Anna Zemánková

1908 to 1986, Czech Republic

Anna Zemánková was born in Olomouc, an industrial town in southern Moravia, then part of the Austro-Hungarian Monarchy; its culture and architecture are characteristically late Gothic in style, and the town is rich in tradition and history.

The family lived from trade – her father was a hairdresser. Despite her early interest in an artistic career, her parents pragmatically encouraged her to train for a more secure occupation and from 1926 to 1933 she worked as a dental technician. In 1933 she married Bohumir Zemànek and moved with him to Brno, where their two sons were born. A daughter was born in 1948, in Prague. During the 1950s she suffered with depression. In 1960, aged 52, as a self-taught artist, she found an outlet in drawing, which opened up an appealing new world for her in parallel to the real world around her. She accessed this fantasy world in a way that explains her closeness to creative spiritualists and mediumistic artists. She felt that she was able to harness imperceptible magnetic forces. This state of ecstasy was not something she could control, but usually occurred in the pre-dawn hours, between four and seven o’clock. Afterwards she would resume her everyday commitments, making breakfast for the family and return to work obsessively on her art later in the day. At the centre of her artistic creations are wonderfully varied, exotic plants and flowers that seem to come from another planet. This is her own visionary botanic universe, her fantasy world. The subject of each work emerged and grew in the process of creating it.
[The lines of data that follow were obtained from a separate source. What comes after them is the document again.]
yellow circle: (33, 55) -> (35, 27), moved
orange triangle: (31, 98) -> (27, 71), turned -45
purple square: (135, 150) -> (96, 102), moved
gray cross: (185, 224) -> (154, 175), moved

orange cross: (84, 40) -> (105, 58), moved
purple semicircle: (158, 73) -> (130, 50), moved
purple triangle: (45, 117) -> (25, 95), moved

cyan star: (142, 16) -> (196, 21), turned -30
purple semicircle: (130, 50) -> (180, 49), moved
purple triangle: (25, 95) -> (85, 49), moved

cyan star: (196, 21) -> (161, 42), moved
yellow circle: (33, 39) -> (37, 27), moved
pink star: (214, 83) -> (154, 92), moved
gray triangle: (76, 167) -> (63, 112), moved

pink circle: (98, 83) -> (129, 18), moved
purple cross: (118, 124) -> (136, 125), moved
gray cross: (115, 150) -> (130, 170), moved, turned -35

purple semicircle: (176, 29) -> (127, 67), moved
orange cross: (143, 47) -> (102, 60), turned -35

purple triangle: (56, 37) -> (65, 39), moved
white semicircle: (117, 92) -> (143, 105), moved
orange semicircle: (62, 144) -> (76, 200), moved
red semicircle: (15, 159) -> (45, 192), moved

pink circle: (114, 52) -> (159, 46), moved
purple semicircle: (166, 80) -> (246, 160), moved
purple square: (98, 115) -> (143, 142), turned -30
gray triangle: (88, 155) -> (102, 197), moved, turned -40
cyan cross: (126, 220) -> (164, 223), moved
At first she worked with watercolours and ink, and then she developed her own technique, using various objects that gave her work a three-dimensional character. Later she also included textiles in her works.

Art pieces by Anna Zemánková were already included in Jean Dubuffet’s collection.
Her works were also exhibited at the 55th Biennale in Venice in 2013 and can be found in all the major Art Brut collections all over the world.